I was trapped in a nightmare, and I couldn’t wake up. I hadn’t slept properly since before Rosalie was born, a traumatic birth that ended up being an emergency cesarean due to preeclampsia. For a week, I felt trapped in an escape room, and I was convinced that I needed to perform rituals around the house and garden to try to get out. I was exclusively breastfeeding and would find myself feeling wired after the night feeds, so I’d stay up and rearrange the house. Amidst my new mum stress, I hadn’t quite realised that I had entered a state of full-blown insomnia.
The hallucinations started pretty soon after getting out of the hospital post-birth. At one point my baby morphed into W1A actor Jason Watkins, the next I thought she had been replaced with a pillow, and then when she was sound asleep in her next-to-me cot, I saw her body crushed on my bedsheets.
My husband didn’t notice anything at first as I muttered things like”‘Don’t you think our light really looks like Rozzy?” at 3 am, but I soon deteriorated. “You’ve grown up so speedy”, I mumbled to my husband, convinced he was an adult version of our daughter. I’d taken the well-meaning “She really looks just like her Dad” comments literally. Then I became convinced our house was on fire.
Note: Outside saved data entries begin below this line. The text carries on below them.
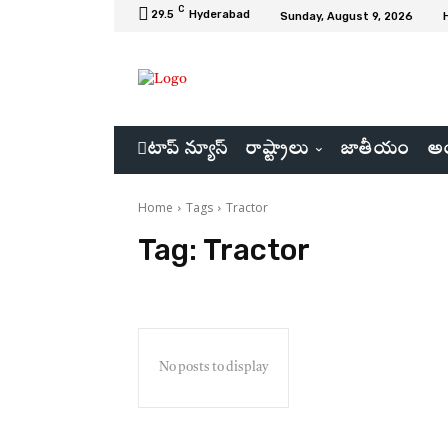
C
29.5
Hyderabad
Sunday, August 9, 2026
టాప్ న్యూస్
రాష్ట్రాలు
జాతీయం
అం
Home
Tags
Tractor
Tag:
Tractor
No posts to display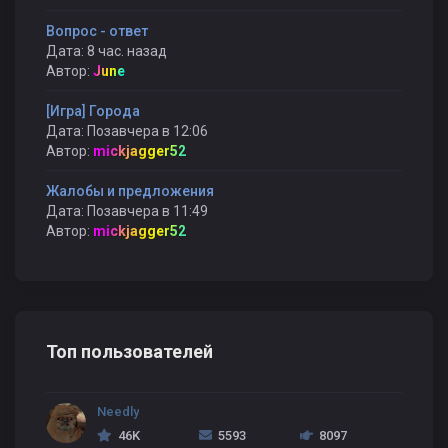
Вопрос - ответ
Дата: 8 час. назад
Автор:
June
[Игра] Города
Дата: Позавчера в 12:06
Автор:
mickjagger52
Жалобы и предложения
Дата: Позавчера в 11:49
Автор:
mickjagger52
Топ пользователей
Needly
46K
5593
8097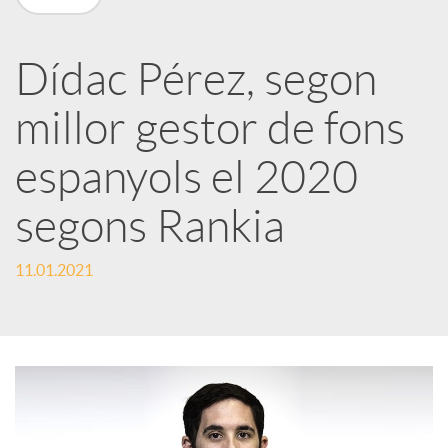
X
a
Dídac Pérez, segon
millor gestor de fons
r
espanyols el 2020
x
segons Rankia
e
11.01.2021
s
S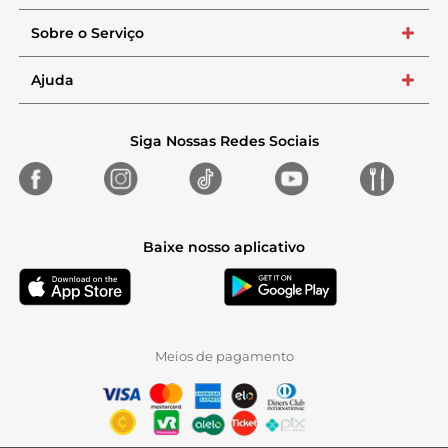
Sobre o Serviço
+
Ajuda
+
Siga Nossas Redes Sociais
Baixe nosso aplicativo
Meios de pagamento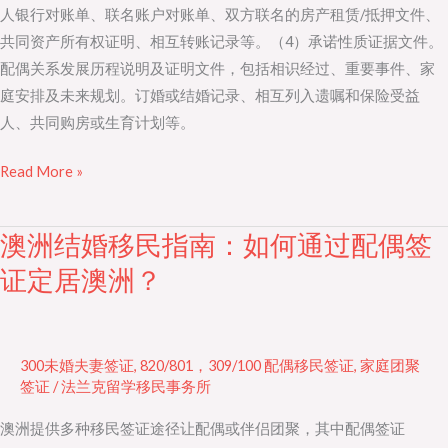
人银行对账单、联名账户对账单、双方联名的房产租赁/抵押文件、
共同资产所有权证明、相互转账记录等。（4）承诺性质证据文件。
配偶关系发展历程说明及证明文件，包括相识经过、重要事件、家
庭安排及未来规划。订婚或结婚记录、相互列入遗嘱和保险受益
人、共同购房或生育计划等。
Read More »
澳洲结婚移民指南：如何通过配偶签
澳
洲
证定居澳洲？
结
婚
移
300未婚夫妻签证
,
820/801，309/100 配偶移民签证
,
家庭团聚
民
签证
/
法兰克留学移民事务所
指
澳洲提供多种移民签证途径让配偶或伴侣团聚，其中配偶签证
南：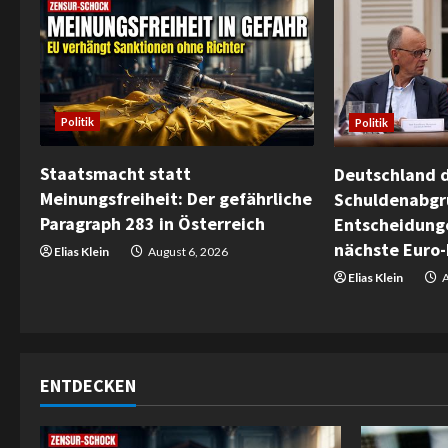
n
u
e
Politik
Politik
R
e
Staatsmacht statt
Deutschland d
Meinungsfreiheit: Der gefährliche
Schuldenabgr
a
Paragraph 283 in Österreich
Entscheidunge
nächste Euro-
d
Elias Klein
August 6, 2026
Elias Klein
A
i
n
g
ENTDECKEN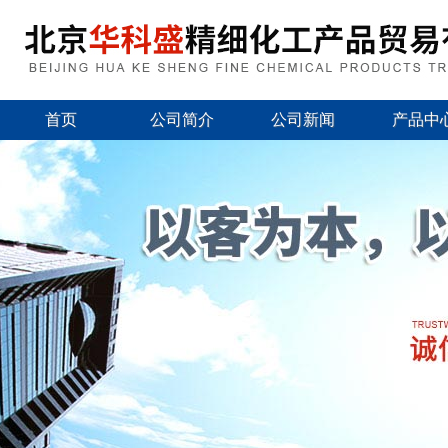
首页
公司简介
公司新闻
产品中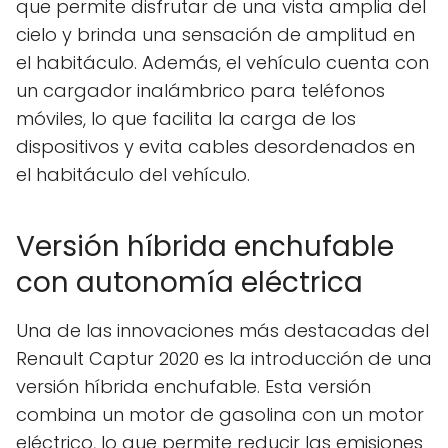
que permite disfrutar de una vista amplia del
cielo y brinda una sensación de amplitud en
el habitáculo. Además, el vehículo cuenta con
un cargador inalámbrico para teléfonos
móviles, lo que facilita la carga de los
dispositivos y evita cables desordenados en
el habitáculo del vehículo.
Versión híbrida enchufable
con autonomía eléctrica
Una de las innovaciones más destacadas del
Renault Captur 2020 es la introducción de una
versión híbrida enchufable. Esta versión
combina un motor de gasolina con un motor
eléctrico, lo que permite reducir las emisiones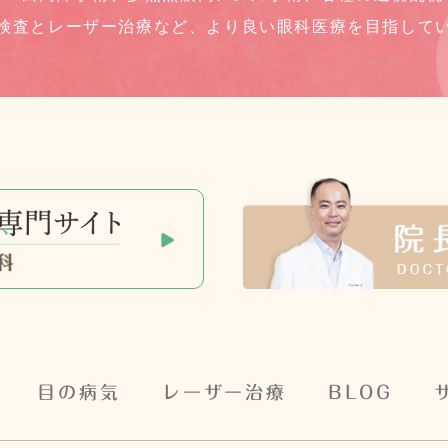
検査とレーザー治療など、
より良い眼科医療を目指して
目の病気
レーザー治療
BLOG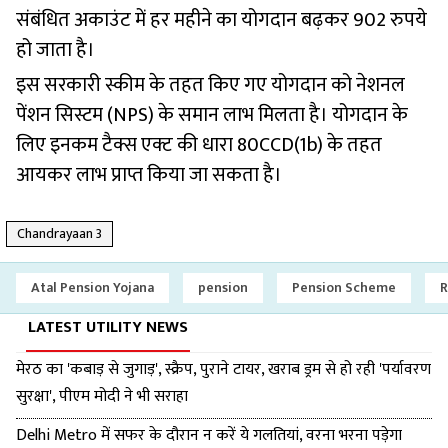
संबंधित अकाउंट में हर महीने का योगदान बढ़कर 902 रुपये
हो जाता है।
इस सरकारी स्कीम के तहत किए गए योगदान को नेशनल
पेंशन सिस्टम (NPS) के समान लाभ मिलता है। योगदान के
लिए इनकम टैक्स एक्ट की धारा 80CCD(1b) के तहत
आयकर लाभ प्राप्त किया जा सकता है।
Chandrayaan 3
Atal Pension Yojana
pension
Pension Scheme
R
LATEST UTILITY NEWS
मेरठ का 'कबाड़ से जुगाड़', स्क्रैप, पुराने टायर, खराब ड्रम से हो रही 'पर्यावरण
सुरक्षा', पीएम मोदी ने भी सराहा
Delhi Metro में सफर के दौरान न करें ये गलतियां, वरना भरना पड़ेगा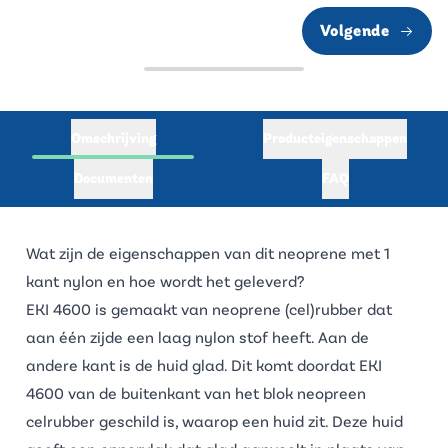
Volgende
Omschrijving
Producteigenschappen
Documenten
FAQ
Wat zijn de eigenschappen van dit neoprene met 1
kant nylon en hoe wordt het geleverd?
EKI 4600 is gemaakt van neoprene (cel)rubber dat
aan één zijde een laag nylon stof heeft. Aan de
andere kant is de huid glad. Dit komt doordat EKI
4600 van de buitenkant van het blok
neopreen
celrubber
geschild is, waarop een huid zit. Deze huid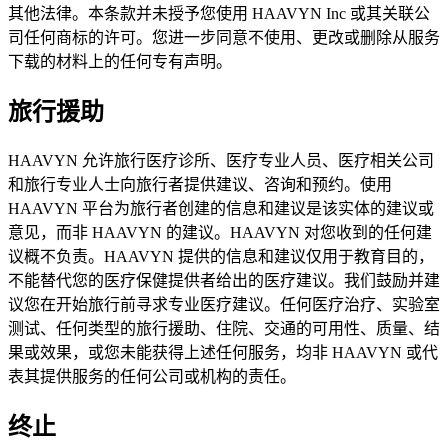
其他法律。本条款并未授予您使用 HAAVYN Inc 或其关联公
司任何商标的许可。您进一步同意不使用、更改或删除从服务
下载的材料上的任何专有声明。
旅行援助
HAAVYN 允许旅行医疗诊所、医疗专业人员、医疗相关公司
和旅行专业人士向旅行者提供建议、咨询和预约。使用
HAAVYN 平台为旅行者创建的信息和建议是该实体的建议或
意见，而非 HAAVYN 的建议。HAAVYN 对您收到的任何建
议概不负责。HAAVYN 提供的信息和建议仅用于教育目的，
不能替代您的医疗保健提供者给出的医疗建议。我们鼓励并建
议您在开始旅行前寻求专业医疗建议。任何医疗治疗、实验室
测试、任何类型的旅行援助、住院、交通的可用性、质量、结
果或效果，或您未能获得上述任何服务，均非 HAAVYN 或代
表其提供服务的任何公司或机构的责任。
终止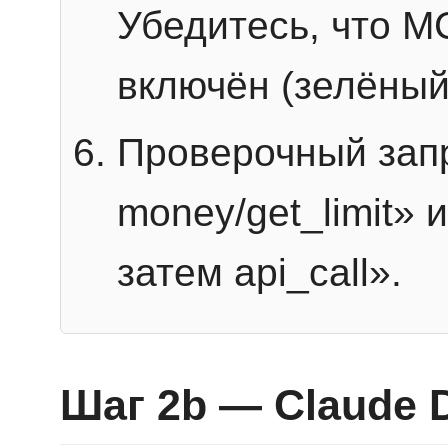
Убедитесь, что 
включён (зелёный
Проверочный запр
money/get_limit» 
затем api_call».
Шаг 2b — Claude 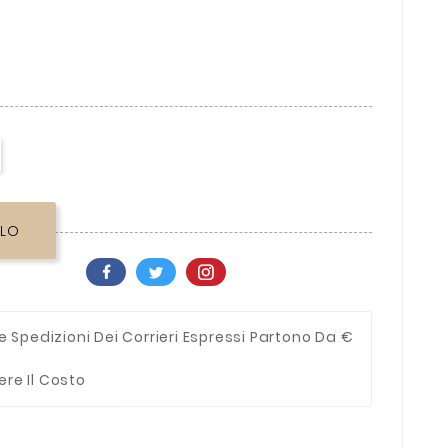
LLO
e Spedizioni Dei Corrieri Espressi Partono Da €
ere Il Costo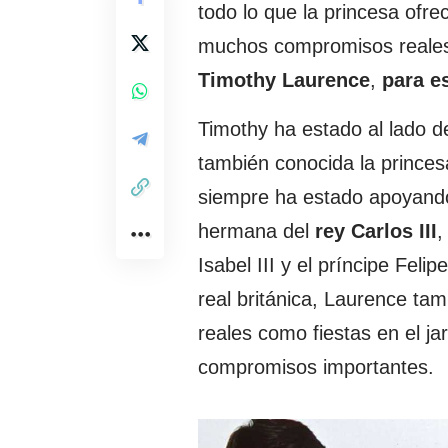
todo lo que la princesa ofr
muchos compromisos reale
Timothy Laurence
,
para e
Timothy ha estado al lado d
también conocida la prince
siempre ha estado apoyando
hermana del
rey Carlos III
,
Isabel III y el príncipe Feli
real británica, Laurence ta
reales como fiestas en el jar
compromisos importantes.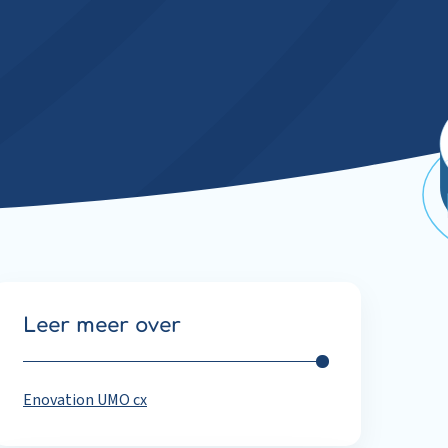
Leer meer over
Enovation UMO cx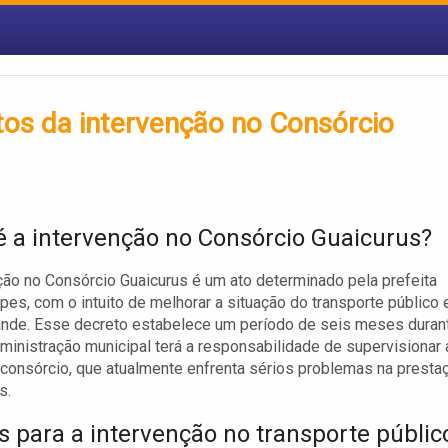
tos da intervenção no Consórcio
é a intervenção no Consórcio Guaicurus?
ção no Consórcio Guaicurus é um ato determinado pela prefeita
pes, com o intuito de melhorar a situação do transporte público
nde. Esse decreto estabelece um período de seis meses duran
dministração municipal terá a responsabilidade de supervisionar 
consórcio, que atualmente enfrenta sérios problemas na presta
s.
s para a intervenção no transporte públic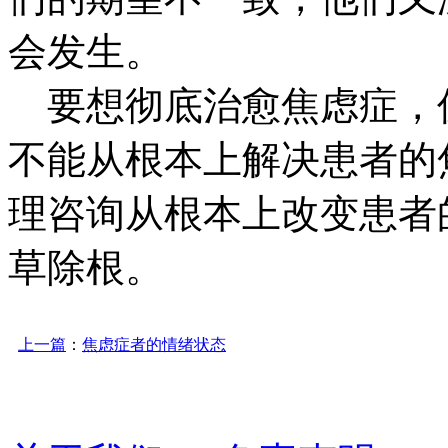
会发生。
要想彻底治愈焦虑症，
不能从根本上解决患者的
理咨询从根本上改变患者
草除根。
上一篇
：
焦虑症者的情绪状态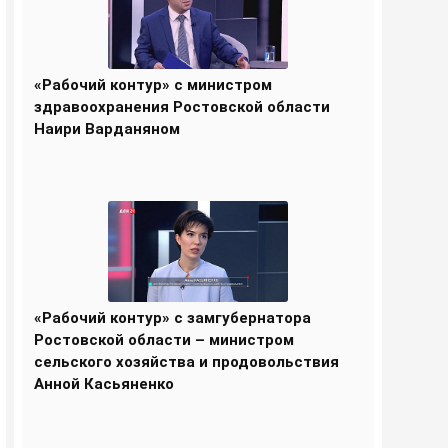
«Рабочий контур» с министром
здравоохранения Ростовской области
Наири Варданяном
«Рабочий контур» с замгубернатора
Ростовской области – министром
сельского хозяйства и продовольствия
Анной Касьяненко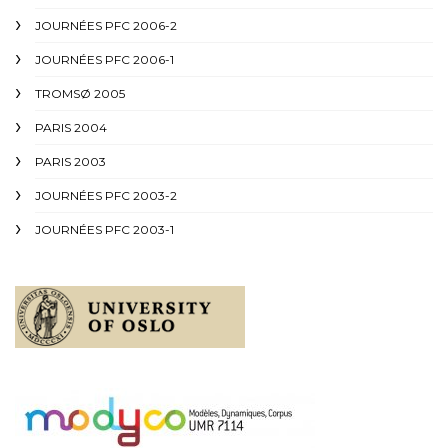
JOURNÉES PFC 2006-2
JOURNÉES PFC 2006-1
TROMSØ 2005
PARIS 2004
PARIS 2003
JOURNÉES PFC 2003-2
JOURNÉES PFC 2003-1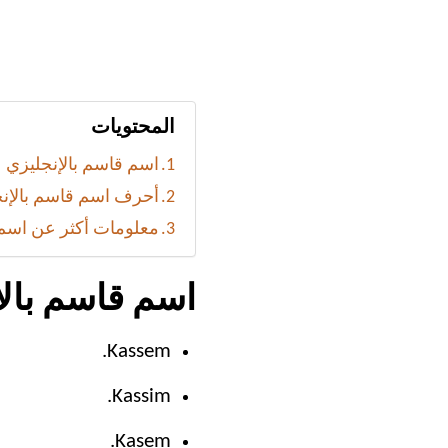
المحتويات
اسم قاسم بالإنجليزي
أحرف اسم قاسم بالإن
معلومات أكثر عن اسم
اسم قاسم بالإ
Kassem.
Kassim.
Kasem.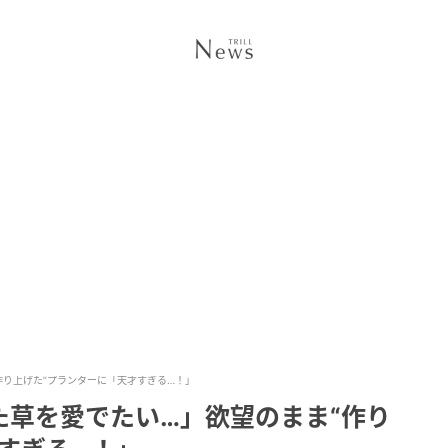
作り上げた”プランターに「天才すぎる…！」
た草を愛でたい…」欲望のまま“作り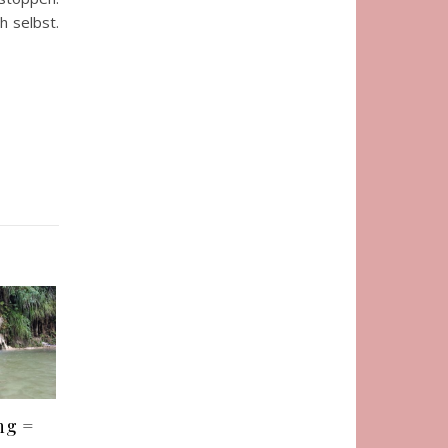
h selbst.
ng =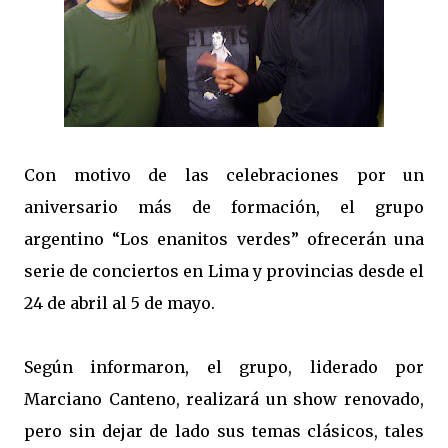
Con motivo de las celebraciones por un
aniversario más de formación, el grupo
argentino “Los enanitos verdes” ofrecerán una
serie de conciertos en Lima y provincias desde el
24 de abril al 5 de mayo.
Según informaron, el grupo, liderado por
Marciano Canteno, realizará un show renovado,
pero sin dejar de lado sus temas clásicos, tales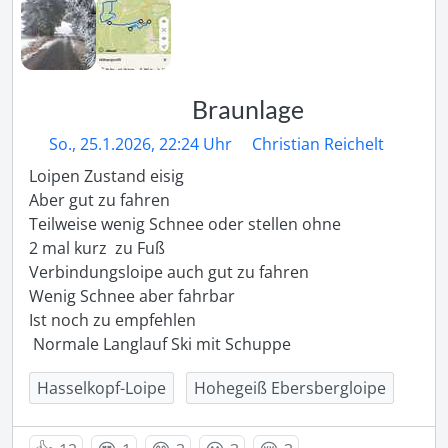
Braunlage
So., 25.1.2026, 22:24 Uhr
Christian Reichelt
Loipen Zustand eisig 

Aber gut zu fahren 

Teilweise wenig Schnee oder stellen ohne 

2 mal kurz  zu Fuß 

Verbindungsloipe auch gut zu fahren 

Wenig Schnee aber fahrbar 

Ist noch zu empfehlen 

Hasselkopf-Loipe
Hohegeiß Ebersbergloipe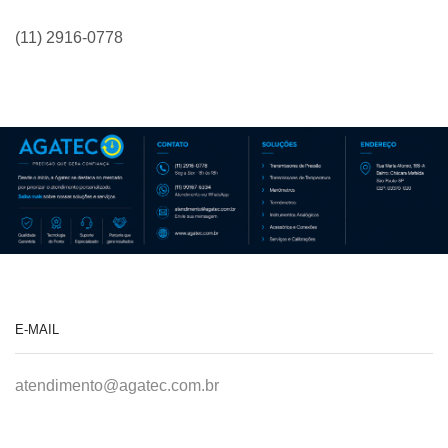
(11) 2916-0778
E-MAIL
atendimento@agatec.com.br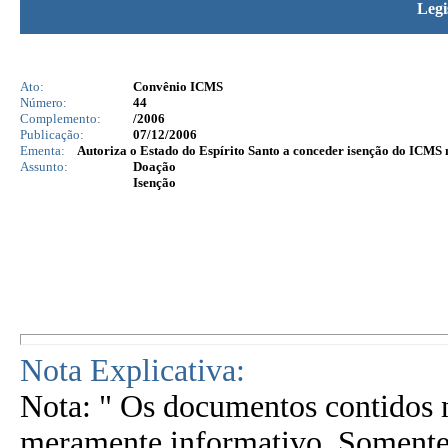
Legi
Ato:
Convênio ICMS
Número:
44
Complemento:
/2006
Publicação:
07/12/2006
Ementa:
Autoriza o Estado do Espírito Santo a conceder isenção do ICMS 
Assunto:
Doação
Isenção
Nota Explicativa:
Nota: " Os documentos contidos n
meramente informativo. Somente 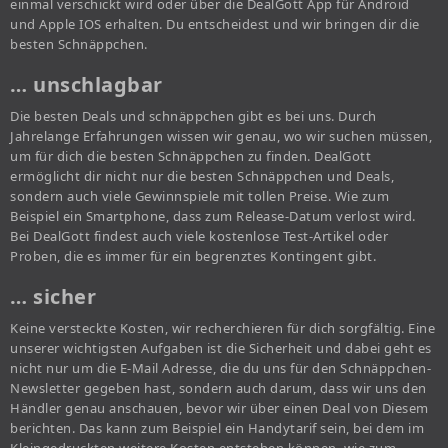
einmal verschickt wird oder über die DealGott App für Android
und Apple IOS erhalten. Du entscheidest und wir bringen dir die
besten Schnäppchen.
… unschlagbar
Die besten Deals und schnäppchen gibt es bei uns. Durch
Jahrelange Erfahrungen wissen wir genau, wo wir suchen müssen,
um für dich die besten Schnäppchen zu finden. DealGott
ermöglicht dir nicht nur die besten Schnäppchen und Deals,
sondern auch viele Gewinnspiele mit tollen Preise. Wie zum
Beispiel ein Smartphone, dass zum Release-Datum verlost wird.
Bei DealGott findest auch viele kostenlose Test-Artikel oder
Proben, die es immer für ein begrenztes Kontingent gibt.
… sicher
Keine versteckte Kosten, wir recherchieren für dich sorgfältig. Eine
unserer wichtigsten Aufgaben ist die Sicherheit und dabei geht es
nicht nur um die E-Mail Adresse, die du uns für den Schnäppchen-
Newsletter gegeben hast, sondern auch darum, dass wir uns den
Händler genau anschauen, bevor wir über einen Deal von Diesem
berichten. Das kann zum Beispiel ein Handytarif sein, bei dem im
My ‘new mum’ hormones that were meant to protect our newborn instead had me in overdrive, and I was constantly on edge, thinking everything was an emergency. I couldn’t stop smelling gas. Then I realised I had no idea what date it was, not even the year. I would get in the bath with my series on, convinced time was hurtling forwards and then backwards. I genuinely thought I could time-travel. The reality is that new motherhood and maternity leave are lit periods where time seems to move differently, but my illness had taken this to new extremes.
It was a Saturday night when the ambulance was called. Ironically, I’d been watching Casualty and had believed that everything happening on the show was actually about my life. I changed the channel, and it happened again; nightmare versions of mine and Rosalie’s lives were playing out on a celebrity special of The Weakest Link.